Occupation:Travel Agent

Number of Cruises: 19

Cruise Line: Holland America

Ship: Rotterdam

Sailing Date: May 24th, 2002

Itinerary: New England/Canada


The ROTTERDAM VI (she was parked next to the QE2) is a beautiful vessel, more like a liner than a cruise ship. The elegant interior decor was resplendent with flowers, magnificent works of art, and museum quality artifacts everywhere. The 3-story high clock in the atrium is stunning. I had a partial Oceanview cabin category D on Lower Promenade Deck. Some of these cabins have full or partial obstructions so look at the brochure. These Oceanview windows have a heavy mirror glaze on the outside so during the day it is impossible for "deck-walkers" to see in to your cabin, but at night pull the curtains in case you have a peeking Tom! The cabins are very comfortable; 2 twins that convert to a queen-size, lots of pillows, sofa and writing desk, shower with tub, wall safe for your valuables, TV, hair dryer, phone, wall mounted thermostat control (important for the changing weather of New England). Being below the Galley did not present a problem as I never heard any noises from above, nor from outside on the teak walking deck that wraps around the ship (no jogging is allowed). A balcony would have been a bit much as we were in a port of call every day and I never would have had the chance to enjoy it. The ship has a wonderfully stocked library, card room, and Internet computer room (75 cents per minute). The Main Show room has comfortable single and double seating chairs, instead of large long rows of bench seating some of the other new mega-ships. The Crows Nest lounge atop the ship has wonderful 270 degree views of the ocean and is also divided into cozy areas with its own bar. There is a game arcade for the kids, a wonderful Java Cafe with fresh coffee, cappuccinos, espresso, and fresh cookies. There are quite a few other small lounge areas scattered along the Upper Promenade Deck with intimate cozy dance floors. The casino did not appear to be paying out according to several reports from fellow passengers.

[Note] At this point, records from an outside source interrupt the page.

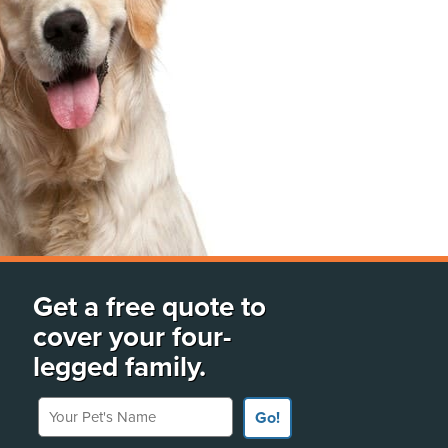
Get a free quote to
cover your four-
legged family.
Your Pet's Name
Go!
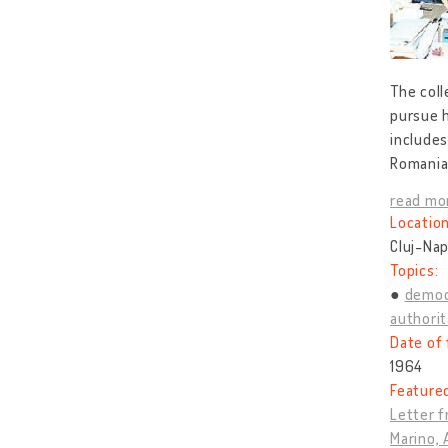
The coll
pursue h
includes
Romanian
read mo
Location
Cluj-Nap
Topics:
democ
authorit
Date of 
1964
Feature
Letter f
Marino, 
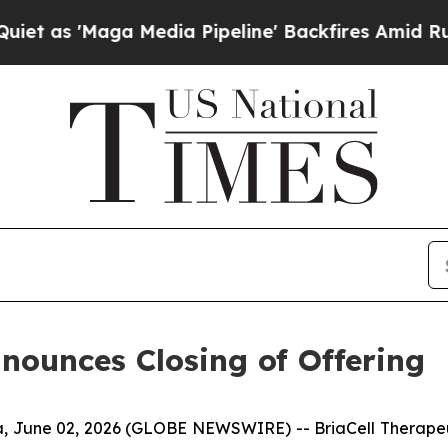
Maga Media Pipeline' Backfires Amid Rumors Tru
nnounces Closing of Offering
 June 02, 2026 (GLOBE NEWSWIRE) -- BriaCell Therapeut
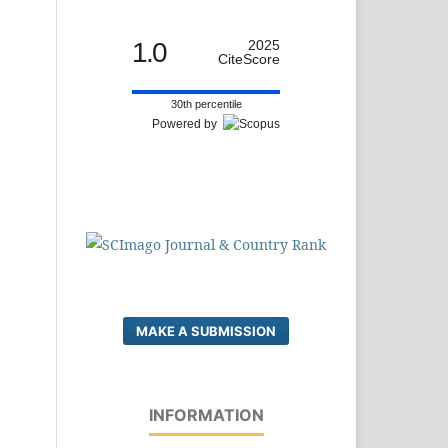
1.0
2025
CiteScore
30th percentile
Powered by
MAKE A SUBMISSION
INFORMATION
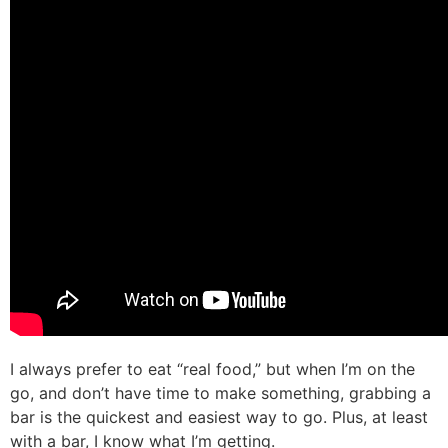
I always prefer to eat “real food,” but when I’m on the
go, and don’t have time to make something, grabbing a
bar is the quickest and easiest way to go. Plus, at least
with a bar, I know what I’m getting.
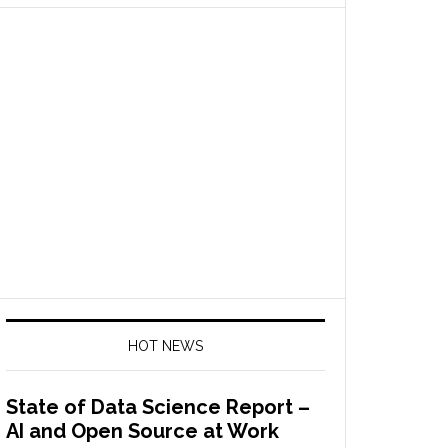
HOT NEWS
State of Data Science Report –
AI and Open Source at Work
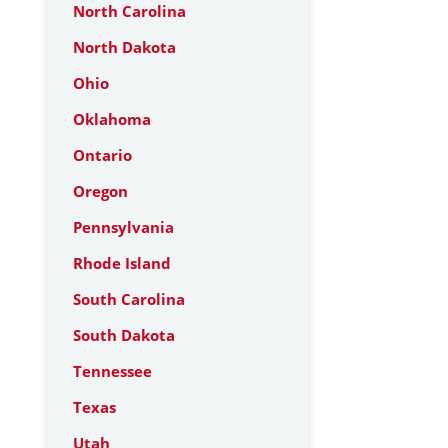
North Carolina
North Dakota
Ohio
Oklahoma
Ontario
Oregon
Pennsylvania
Rhode Island
South Carolina
South Dakota
Tennessee
Texas
Utah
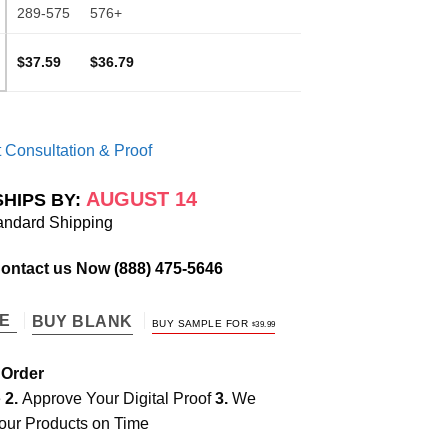
289-575
576+
$37.59
$36.79
 Consultation & Proof
AUGUST 14
SHIPS BY:
andard Shipping
Contact us Now
(888) 475-5646
TE
BUY BLANK
BUY SAMPLE FOR
$
39.99
 Order
e
2.
Approve Your Digital Proof
3.
We
our Products on Time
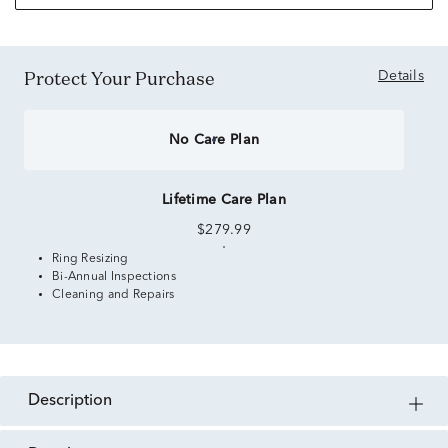
Protect Your Purchase
Details
No Care Plan
Lifetime Care Plan
$279.99
Ring Resizing
Bi-Annual Inspections
Cleaning and Repairs
description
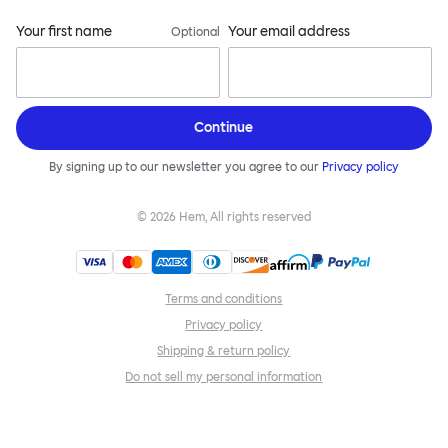
Your first name
Your email address
Optional
Continue
By signing up to our newsletter you agree to our
Privacy policy
©
2026
Hem, All rights reserved
Terms and conditions
Privacy policy
Shipping & return policy
Do not sell my personal information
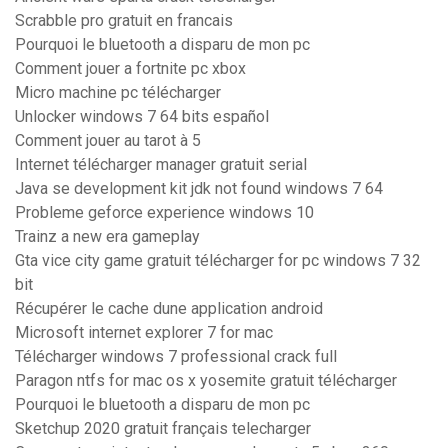
Scrabble pro gratuit en francais
Pourquoi le bluetooth a disparu de mon pc
Comment jouer a fortnite pc xbox
Micro machine pc télécharger
Unlocker windows 7 64 bits español
Comment jouer au tarot à 5
Internet télécharger manager gratuit serial
Java se development kit jdk not found windows 7 64
Probleme geforce experience windows 10
Trainz a new era gameplay
Gta vice city game gratuit télécharger for pc windows 7 32
bit
Récupérer le cache dune application android
Microsoft internet explorer 7 for mac
Télécharger windows 7 professional crack full
Paragon ntfs for mac os x yosemite gratuit télécharger
Pourquoi le bluetooth a disparu de mon pc
Sketchup 2020 gratuit français telecharger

For this cruise I decided to do something totally different, and that was to eat every meal, breakfast, lunch AND dinner, in the Lido Restaurant. I never ate in the main dining room (La Fontaine) or the reservations-only (but free of charge) Odyssey Restaurant, although I heard the food and service in both were superb. Call me crazy, but I have done the "lobster" and the "baked Alaska" to death, dressed up in tuxedos until I am blue in the face, and wanted to be able to eat my meals in 25 minutes, not 2 hours. At dinner it also affords more tables for 2, a quite candle light dinner with the soft crooning sounds of Frank Sinatra or the string quartets of Mozart in the background instead of the loud jumble of voices from 750+ passengers. For dinner in the Lido Restaurant the soup and salad, shrimp cocktails (I always took 2 of them), cheeses, fruit bowls, etc are set on a buffet line, but the 4 or 5 main entrees were always cooked fresh to order. You selected from basically the same menu that is in the Main dining room but in a much more casual and quiet atmosphere (still no shorts or swimwear allowed at dinner). After placing your order, pick a table and they will bring your main course to you when it is cooked.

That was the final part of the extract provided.